SALONE DEL LIBRO DI TORINO: 9 maggio 2019 – Il lavoro dell’attore secondo Fabrizio Gifuni
Nello spazio dell’Arena Robinson, ci spostiamo sui temi del teatro. Nel focus Il lavoro dell’attore, Fabrizio Gifuni dialoga con la giornalista Anna Bandettini condividendo con il pubblico intense e preziose riflessioni. Ripercorrendo i suoi esordi, sin dalla prima esperienza sul palcoscenico – il personaggio di Mercuzio e un laboratorio teatrale negli anni liceali, percepita come “l’esperienza che assomigliava di più alla felicità” – e ricordando come sempre l’insegnamento di Orazio Costa, Gifuni approfondisce i temi che rendono oggi il suo percorso di ricerca distintivo e pressoché unico nel panorama teatrale contemporaneo: il gioco come esercizio per risvegliare l’istinto mimetico dell’infanzia, il teatro come rito civile e politico, la dimensione corporea e vocale che ogni testo custodisce tra le parole depositate sulla pagina scritta.
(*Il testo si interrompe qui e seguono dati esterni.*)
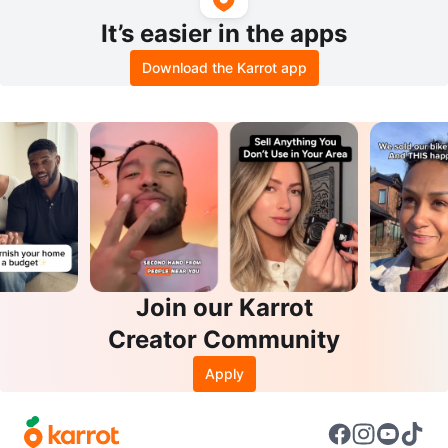
It’s easier in the apps
Download the Karrot app
Join our Karrot
Creator Community
Apply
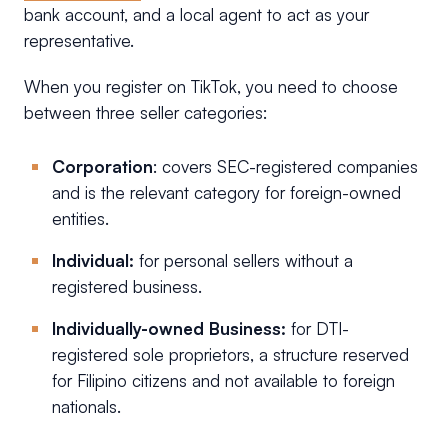
bank account, and a local agent to act as your
representative.
When you register on TikTok, you need to choose
between three seller categories:
Corporation
: covers SEC-registered companies
and is the relevant category for foreign-owned
entities.
Individual:
for personal sellers without a
registered business.
Individually-owned Business:
for DTI-
registered sole proprietors, a structure reserved
for Filipino citizens and not available to foreign
nationals.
L’interprete ci racconta dei suoi progetti più recenti, tra cui la direzione della neonata collana Franco Angeli Drama, che ha lo scopo di pubblicare o ripubblicare in maniera organica testi fondamentali per la formazione attoriale, alcuni dei quali mai tradotti prima in Italia. Perché quello dell’attore deve essere vissuto, al pari di tutti gli altri mestieri, come artigianato, disciplina e studio. La spontaneità non paga, è anzi più spesso una trappola. E proprio a Fabrizio Gifuni è affidato il ruolo di evocare due scrittori formidabili come Julio Cortázar e Roberto Bolaño, numi tutelari di questa edizione del Salone. L’attore propone alcuni brani tratti dal reading “Un certo Julio”, che già da anni rappresenta con successo come parte del suo personale repertorio. Alla prorompente ironia e ai fulminanti passaggi di Cortázar fa da controcanto la prosa malinconica di Bolaño. Ad accomunarli è il carattere profondamente esistenziale delle loro riflessioni, che però esplode in lingue e stili molto diversi; la grandezza dell’interpretazione di Gifuni sta nel rendere percepibili concretamente queste differenze, tanto nella partitura vocale quanto nel linguaggio corporeo. Con un finale a perdifiato, cui non può che seguire il lungo e meritatissimo applauso della gremita Sala Azzurra.